## [Work instruction]
In the data below, find every line with the string "Malta" and pull it out.

## [Supplied records]
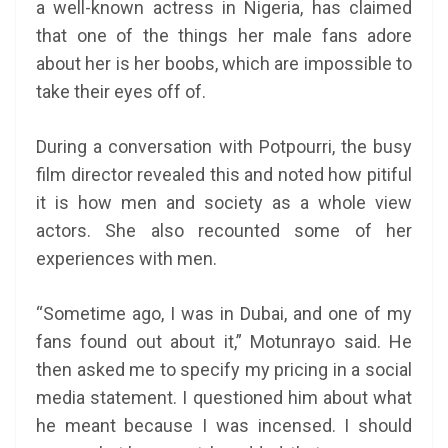
a well-known actress in Nigeria, has claimed
that one of the things her male fans adore
about her is her boobs, which are impossible to
take their eyes off of.
During a conversation with Potpourri, the busy
film director revealed this and noted how pitiful
it is how men and society as a whole view
actors. She also recounted some of her
experiences with men.
“Sometime ago, I was in Dubai, and one of my
fans found out about it,” Motunrayo said. He
then asked me to specify my pricing in a social
media statement. I questioned him about what
he meant because I was incensed. I should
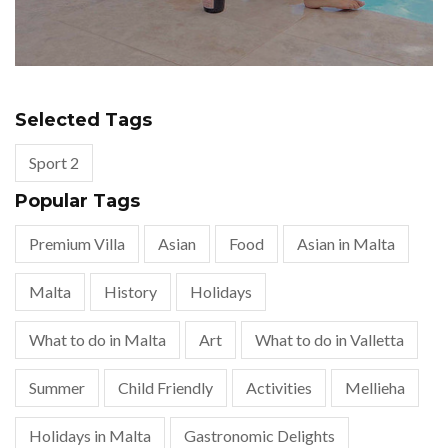
Selected Tags
Sport 2
Popular Tags
Premium Villa
Asian
Food
Asian in Malta
Malta
History
Holidays
What to do in Malta
Art
What to do in Valletta
Summer
Child Friendly
Activities
Mellieha
Holidays in Malta
Gastronomic Delights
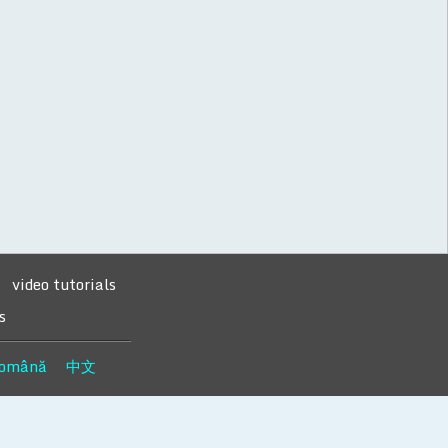
video tutorials
s
omână
中文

## [Written answer]
Asian in Malta
Malta
What to do in Malta
Holidays in Malta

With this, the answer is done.